→ **Aim of the task**
From the first line to the last, print the data exactly as written.

→ **Data to process**
---------------

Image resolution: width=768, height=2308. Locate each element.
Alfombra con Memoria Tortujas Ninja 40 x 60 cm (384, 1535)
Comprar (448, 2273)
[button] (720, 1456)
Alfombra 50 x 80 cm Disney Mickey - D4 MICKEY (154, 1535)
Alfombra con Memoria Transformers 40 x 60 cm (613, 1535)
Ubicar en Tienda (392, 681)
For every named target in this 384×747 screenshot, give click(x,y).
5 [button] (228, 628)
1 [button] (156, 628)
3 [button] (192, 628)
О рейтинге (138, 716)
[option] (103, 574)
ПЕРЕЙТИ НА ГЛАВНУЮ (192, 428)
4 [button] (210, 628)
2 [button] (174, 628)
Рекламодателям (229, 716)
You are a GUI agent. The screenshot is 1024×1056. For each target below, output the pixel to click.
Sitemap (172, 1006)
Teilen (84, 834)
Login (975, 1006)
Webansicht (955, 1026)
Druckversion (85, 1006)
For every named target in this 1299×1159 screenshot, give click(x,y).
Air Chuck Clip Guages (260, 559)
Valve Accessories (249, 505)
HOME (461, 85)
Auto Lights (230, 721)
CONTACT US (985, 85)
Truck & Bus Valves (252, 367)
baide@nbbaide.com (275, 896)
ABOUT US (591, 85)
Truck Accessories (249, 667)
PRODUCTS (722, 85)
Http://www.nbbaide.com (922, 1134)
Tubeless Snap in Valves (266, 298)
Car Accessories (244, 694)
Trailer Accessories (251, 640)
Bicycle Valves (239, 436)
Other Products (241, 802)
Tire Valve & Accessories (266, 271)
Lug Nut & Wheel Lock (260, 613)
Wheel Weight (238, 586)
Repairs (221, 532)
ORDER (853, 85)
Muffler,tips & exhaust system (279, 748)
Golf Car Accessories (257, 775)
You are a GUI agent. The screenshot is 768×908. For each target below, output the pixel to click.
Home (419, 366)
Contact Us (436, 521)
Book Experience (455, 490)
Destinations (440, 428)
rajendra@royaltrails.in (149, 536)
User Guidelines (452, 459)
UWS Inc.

---------------

→ **Completed exercise**
Image resolution: width=768, height=2308. Locate each element.
Alfombra con Memoria Tortujas Ninja 40 x 60 cm (384, 1535)
Comprar (448, 2273)
[button] (720, 1456)
Alfombra 50 x 80 cm Disney Mickey - D4 MICKEY (154, 1535)
Alfombra con Memoria Transformers 40 x 60 cm (613, 1535)
Ubicar en Tienda (392, 681)
For every named target in this 384×747 screenshot, give click(x,y).
5 [button] (228, 628)
1 [button] (156, 628)
3 [button] (192, 628)
О рейтинге (138, 716)
[option] (103, 574)
ПЕРЕЙТИ НА ГЛАВНУЮ (192, 428)
4 [button] (210, 628)
2 [button] (174, 628)
Рекламодателям (229, 716)
You are a GUI agent. The screenshot is 1024×1056. For each target below, output the pixel to click.
Sitemap (172, 1006)
Teilen (84, 834)
Login (975, 1006)
Webansicht (955, 1026)
Druckversion (85, 1006)
For every named target in this 1299×1159 screenshot, give click(x,y).
Air Chuck Clip Guages (260, 559)
Valve Accessories (249, 505)
HOME (461, 85)
Auto Lights (230, 721)
CONTACT US (985, 85)
Truck & Bus Valves (252, 367)
baide@nbbaide.com (275, 896)
ABOUT US (591, 85)
Truck Accessories (249, 667)
PRODUCTS (722, 85)
Http://www.nbbaide.com (922, 1134)
Tubeless Snap in Valves (266, 298)
Car Accessories (244, 694)
Trailer Accessories (251, 640)
Bicycle Valves (239, 436)
Other Products (241, 802)
Tire Valve & Accessories (266, 271)
Lug Nut & Wheel Lock (260, 613)
Wheel Weight (238, 586)
Repairs (221, 532)
ORDER (853, 85)
Muffler,tips & exhaust system (279, 748)
Golf Car Accessories (257, 775)
You are a GUI agent. The screenshot is 768×908. For each target below, output the pixel to click.
Home (419, 366)
Contact Us (436, 521)
Book Experience (455, 490)
Destinations (440, 428)
rajendra@royaltrails.in (149, 536)
User Guidelines (452, 459)
UWS Inc.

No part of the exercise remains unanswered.